- **Work order**:
Give the number of lines in the data below containing the word "Estado", with no other text.

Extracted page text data
------------------------------------------------------------------------

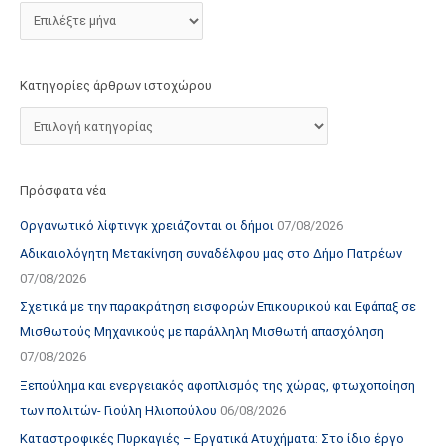
τ
ο
χ
Κατηγορίες άρθρων ιστοχώρου
ώ
ρ
ο
υ
Πρόσφατα νέα
Οργανωτικό λίφτινγκ χρειάζονται οι δήμοι
07/08/2026
Αδικαιολόγητη Μετακίνηση συναδέλφου μας στο Δήμο Πατρέων
07/08/2026
Σχετικά με την παρακράτηση εισφορών Επικουρικού και Εφάπαξ σε
Μισθωτούς Μηχανικούς με παράλληλη Μισθωτή απασχόληση
07/08/2026
Ξεπούλημα και ενεργειακός αφοπλισμός της χώρας, φτωχοποίηση
των πολιτών- Γιούλη Ηλιοπούλου
06/08/2026
Καταστροφικές Πυρκαγιές – Εργατικά Ατυχήματα: Στο ίδιο έργο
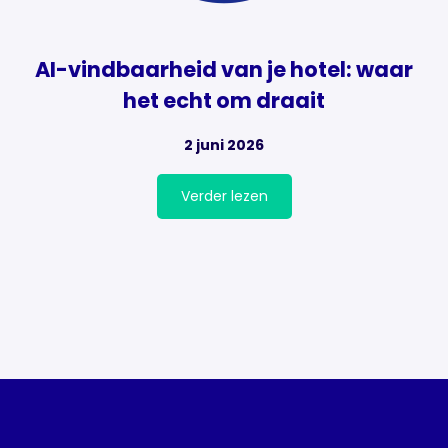
AI-vindbaarheid van je hotel: waar
het echt om draait
2 juni 2026
Verder lezen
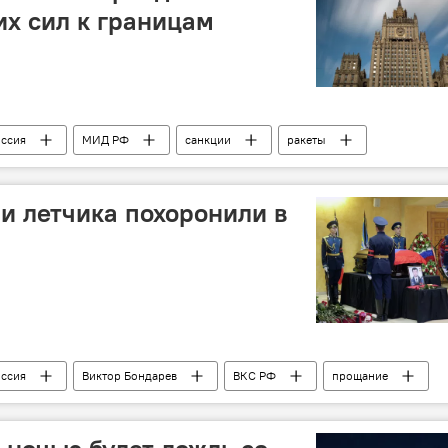
х сил к границам
ссия
МИД РФ
санкции
ракеты
и летчика похоронили в
ссия
Виктор Бондарев
ВКС РФ
прощание
Сбитый Турцией Су-24 России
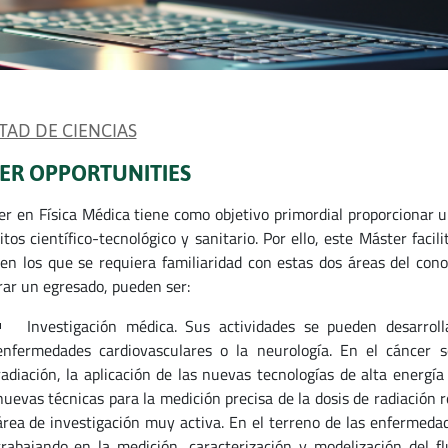
TAD DE CIENCIAS
ER OPPORTUNITIES
er en Física Médica tiene como objetivo primordial proporcionar u
itos científico-tecnológico y sanitario. Por ello, este Máster faci
 en los que se requiera familiaridad con estas dos áreas del con
rar un egresado, pueden ser:
Investigación médica. Sus actividades se pueden desarrol
enfermedades cardiovasculares o la neurología. En el cáncer s
radiación, la aplicación de las nuevas tecnologías de alta energí
nuevas técnicas para la medición precisa de la dosis de radiación r
área de investigación muy activa. En el terreno de las enfermedad
trabajando en la medición, caracterización y modelización del f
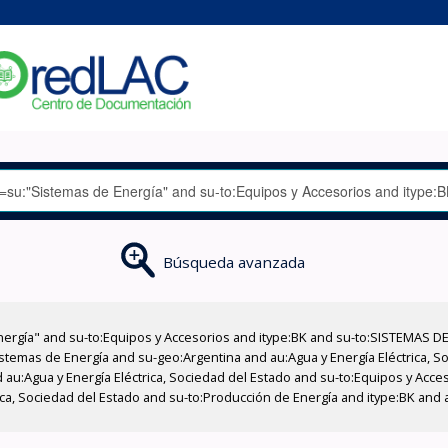
Búsqueda avanzada
nergía" and su-to:Equipos y Accesorios and itype:BK and su-to:SISTEMAS D
stemas de Energía and su-geo:Argentina and au:Agua y Energía Eléctrica, Soc
 au:Agua y Energía Eléctrica, Sociedad del Estado and su-to:Equipos y Acce
ica, Sociedad del Estado and su-to:Producción de Energía and itype:BK and a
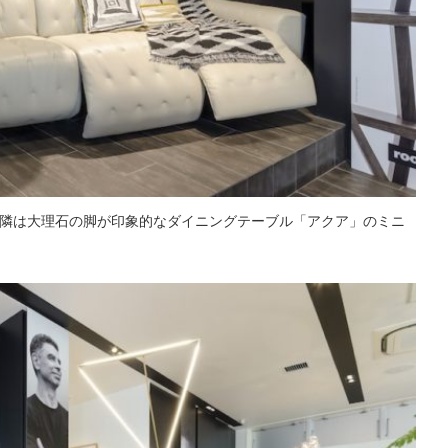
隣は大理石の脚が印象的なダイニングテーブル「アクア」のミニ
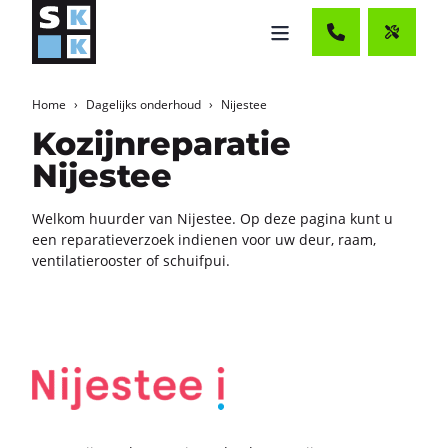
Home
Dagelijks onderhoud
Nijestee
Kozijnreparatie
Nijestee
Wel­kom huur­der van Nijes­tee. Op deze pa­gi­na kunt u
een re­pa­ra­tie­ver­zoek in­die­nen voor uw deur, raam,
ven­ti­la­tie­roos­ter of schuif­pui.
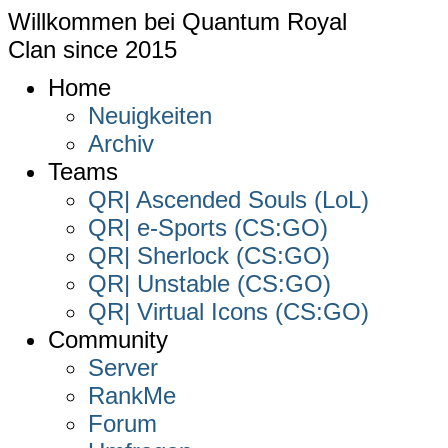
Willkommen bei
Quantum Royal
Clan since
2015
Home
Neuigkeiten
Archiv
Teams
QR| Ascended Souls (LoL)
QR| e-Sports (CS:GO)
QR| Sherlock (CS:GO)
QR| Unstable (CS:GO)
QR| Virtual Icons (CS:GO)
Community
Server
RankMe
Forum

------------------------------------------------------------------------

- **Solution to the exercise**:
2